**What needs to be done**:
Reproduce exactly the lines from the one containing "信息搜索 (233, 620)" through the last line of the records below, both included, and nothing else.

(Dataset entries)
# # #

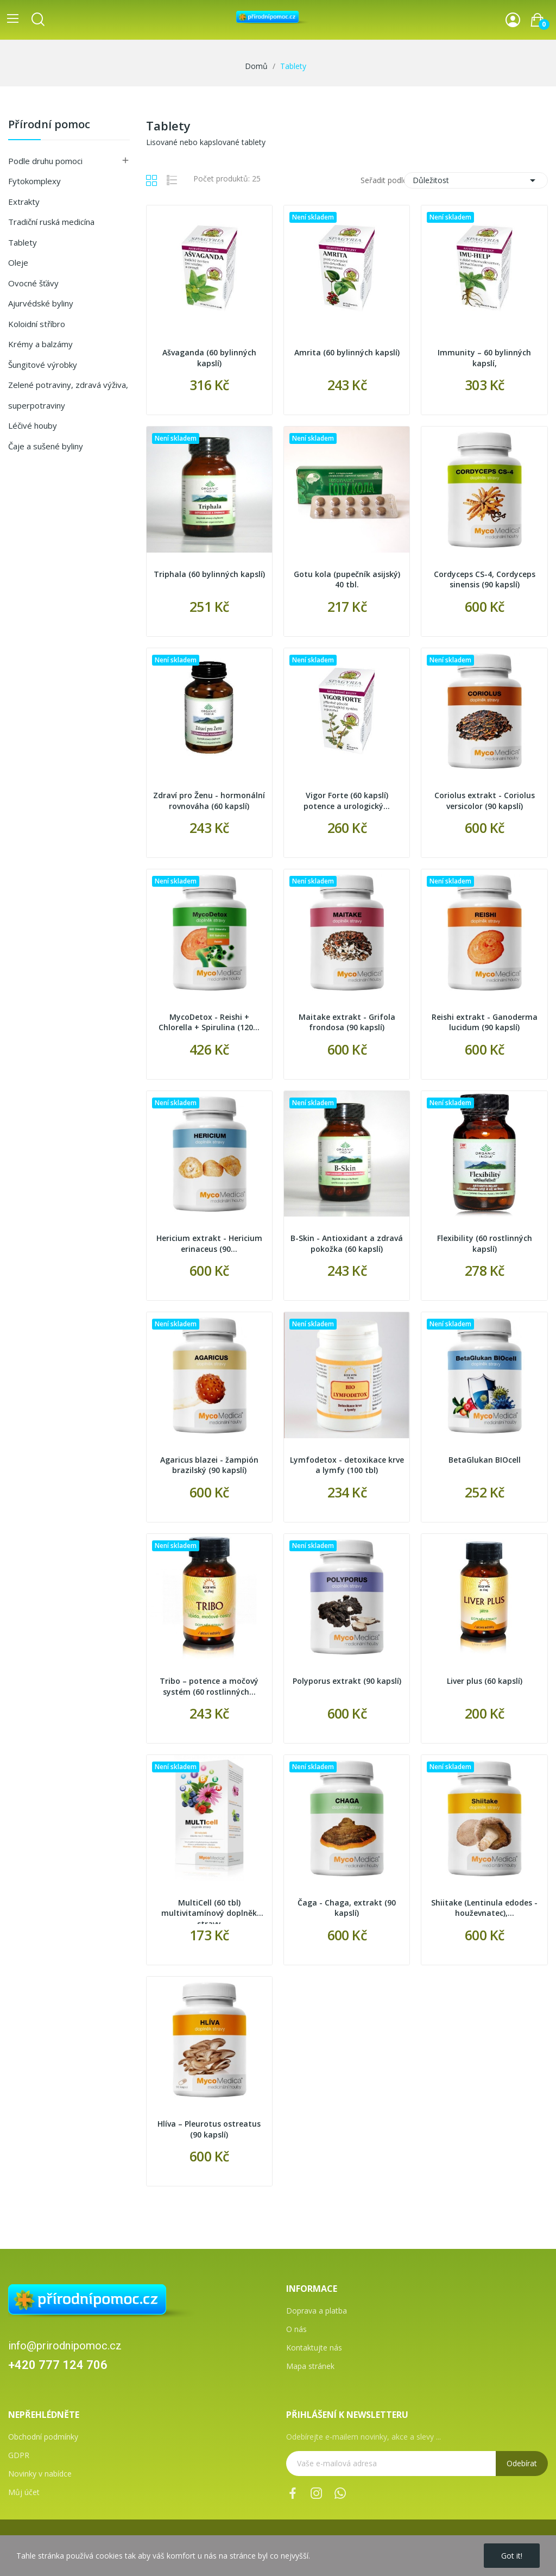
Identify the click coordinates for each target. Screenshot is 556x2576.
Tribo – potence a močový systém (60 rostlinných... (209, 1686)
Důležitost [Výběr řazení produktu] (476, 180)
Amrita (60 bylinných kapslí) (347, 352)
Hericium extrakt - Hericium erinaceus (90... (209, 1243)
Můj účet (24, 2492)
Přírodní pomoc (49, 125)
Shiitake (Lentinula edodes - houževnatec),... (484, 1908)
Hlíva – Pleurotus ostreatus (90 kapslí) (209, 2129)
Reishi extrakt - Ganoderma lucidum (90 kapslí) (485, 1022)
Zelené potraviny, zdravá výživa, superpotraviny (68, 395)
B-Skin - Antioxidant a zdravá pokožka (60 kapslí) (346, 1243)
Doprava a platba (316, 2310)
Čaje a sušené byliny (45, 446)
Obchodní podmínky (43, 2436)
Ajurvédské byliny (40, 303)
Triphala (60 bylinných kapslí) (209, 574)
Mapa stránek (310, 2366)
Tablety (22, 242)
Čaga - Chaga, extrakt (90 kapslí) (347, 1908)
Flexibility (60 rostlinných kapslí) (484, 1243)
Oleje (18, 262)
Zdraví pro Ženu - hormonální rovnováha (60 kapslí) (209, 800)
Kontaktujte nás (314, 2347)
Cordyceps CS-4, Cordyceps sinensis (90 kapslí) (484, 579)
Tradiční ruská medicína (51, 221)
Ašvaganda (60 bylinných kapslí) (209, 357)
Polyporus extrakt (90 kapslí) (347, 1681)
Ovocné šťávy (33, 283)
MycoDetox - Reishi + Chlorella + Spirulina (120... (209, 1022)
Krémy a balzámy (40, 344)
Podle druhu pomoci (45, 160)
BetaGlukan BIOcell (484, 1460)
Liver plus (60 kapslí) (484, 1681)
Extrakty (24, 201)
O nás (296, 2329)
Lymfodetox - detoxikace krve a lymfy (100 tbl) (347, 1465)
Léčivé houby (32, 425)
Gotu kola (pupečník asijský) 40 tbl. (347, 579)
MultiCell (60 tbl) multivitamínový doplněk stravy (209, 1910)
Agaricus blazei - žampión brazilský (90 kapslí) (209, 1465)
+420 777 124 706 (58, 2365)
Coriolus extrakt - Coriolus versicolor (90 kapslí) (484, 800)
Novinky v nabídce (40, 2473)
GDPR (18, 2455)
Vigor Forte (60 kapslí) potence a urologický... (347, 800)
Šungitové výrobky (42, 364)
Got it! (511, 2555)
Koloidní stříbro (36, 323)
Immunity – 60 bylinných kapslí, (484, 357)
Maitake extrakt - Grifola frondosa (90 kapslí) (347, 1022)
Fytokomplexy (34, 181)
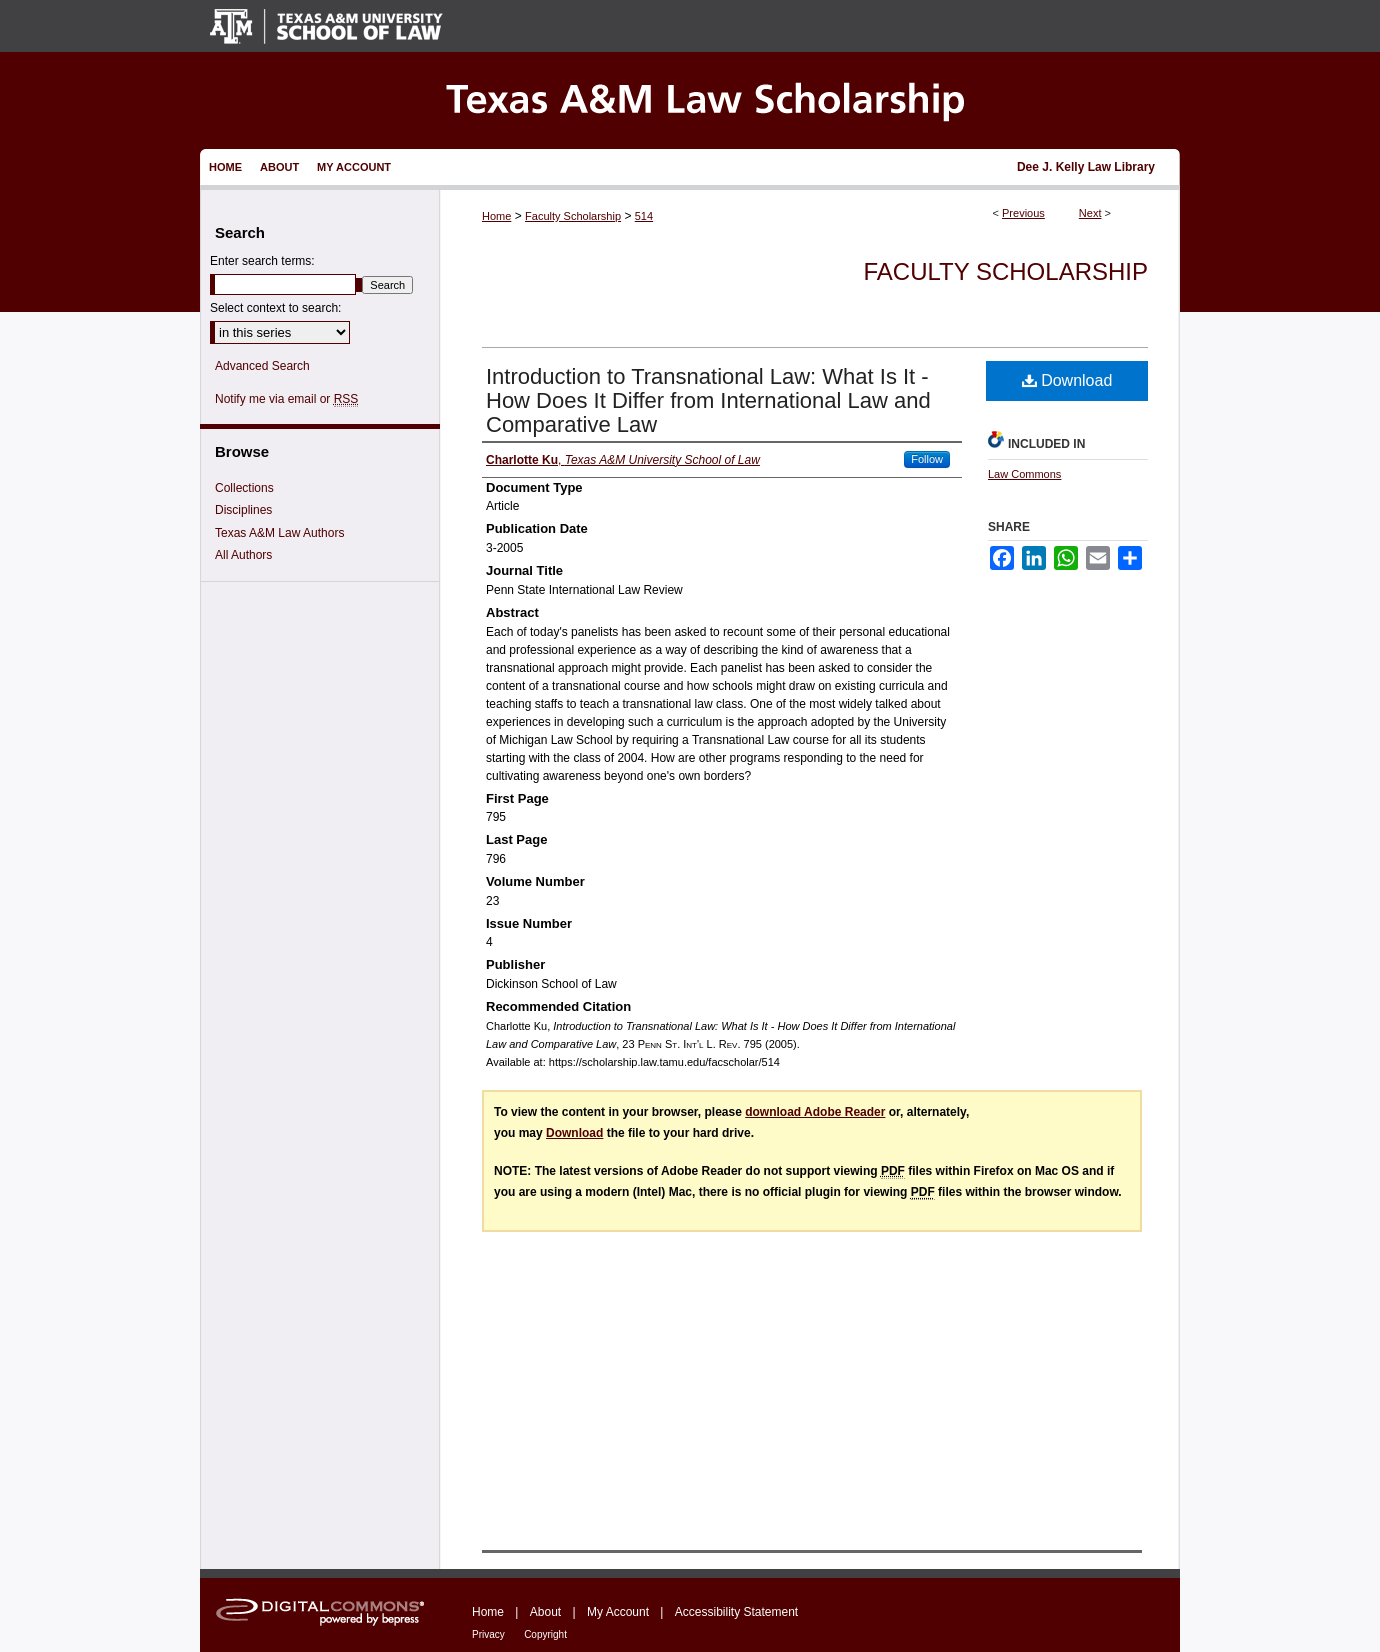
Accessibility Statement (736, 1612)
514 (644, 216)
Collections (244, 488)
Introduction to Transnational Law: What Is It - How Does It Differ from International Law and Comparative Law (708, 400)
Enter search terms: (262, 261)
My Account (618, 1612)
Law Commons (1024, 474)
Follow (927, 459)
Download (1067, 380)
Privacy (488, 1634)
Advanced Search (262, 366)
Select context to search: (275, 308)
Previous (1023, 213)
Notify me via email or (286, 399)
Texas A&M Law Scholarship (690, 100)
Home (496, 216)
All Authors (243, 555)
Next (1090, 213)
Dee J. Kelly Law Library (1086, 167)
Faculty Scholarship (573, 216)
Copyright (545, 1634)
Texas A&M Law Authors (279, 533)
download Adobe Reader (815, 1112)
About (545, 1612)
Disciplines (243, 510)
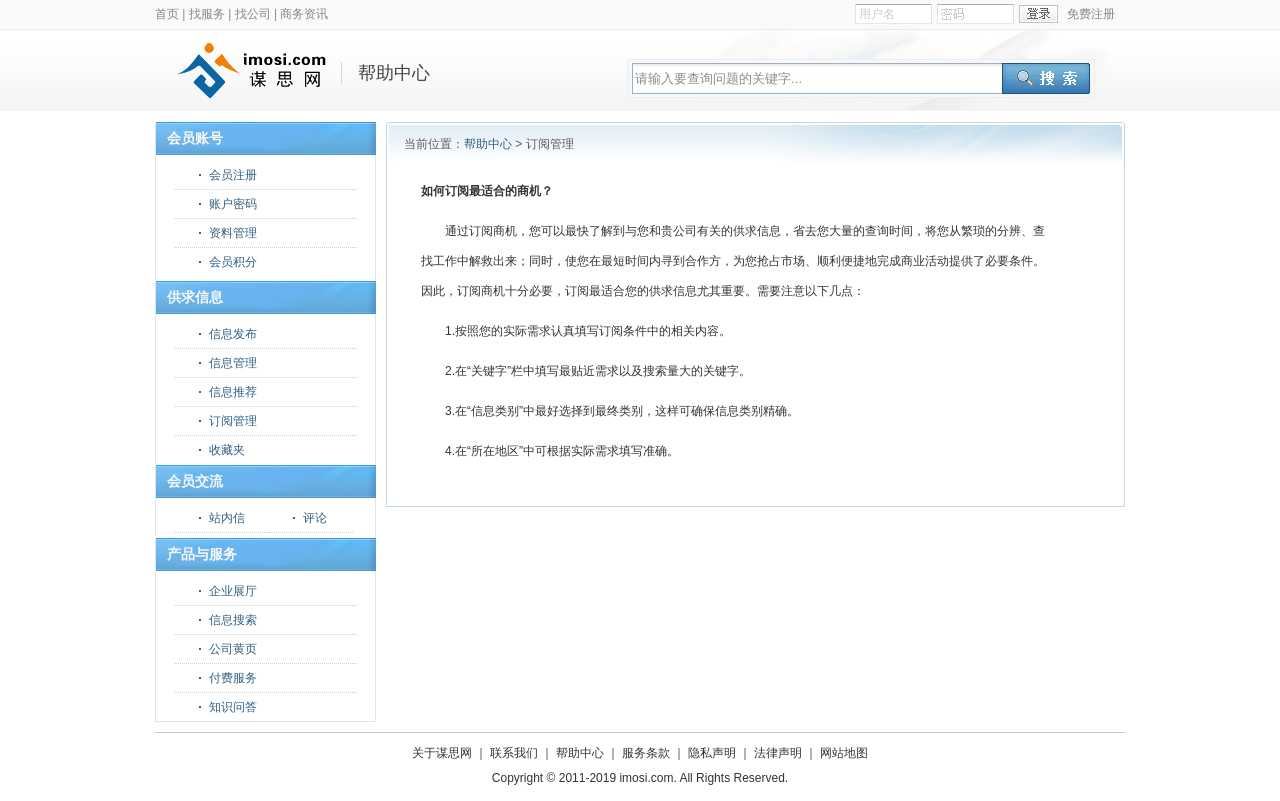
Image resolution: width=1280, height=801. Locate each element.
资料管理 (233, 233)
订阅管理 (233, 421)
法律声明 (778, 753)
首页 (167, 14)
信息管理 (233, 363)
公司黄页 (233, 649)
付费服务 (233, 678)
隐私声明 (712, 753)
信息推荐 (233, 392)
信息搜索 (233, 620)
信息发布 (233, 334)
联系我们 (514, 753)
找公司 (253, 14)
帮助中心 (488, 144)
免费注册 (1091, 14)
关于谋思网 (442, 753)
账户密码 (233, 204)
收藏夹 (227, 450)
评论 (315, 518)
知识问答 (233, 707)
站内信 (227, 518)
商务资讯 (304, 14)
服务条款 (646, 753)
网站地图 (844, 753)
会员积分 (233, 262)
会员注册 (233, 175)
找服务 (207, 14)
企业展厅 (233, 591)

# # #

**Your solution**:
信息搜索 (233, 620)
信息发布 (233, 334)
联系我们 (514, 753)
找公司 (253, 14)
帮助中心 (488, 144)
免费注册 (1091, 14)
关于谋思网 (442, 753)
账户密码 (233, 204)
收藏夹 (227, 450)
评论 (315, 518)
知识问答 (233, 707)
站内信 (227, 518)
商务资讯 (304, 14)
服务条款 (646, 753)
网站地图 (844, 753)
会员积分 (233, 262)
会员注册 (233, 175)
找服务 (207, 14)
企业展厅 (233, 591)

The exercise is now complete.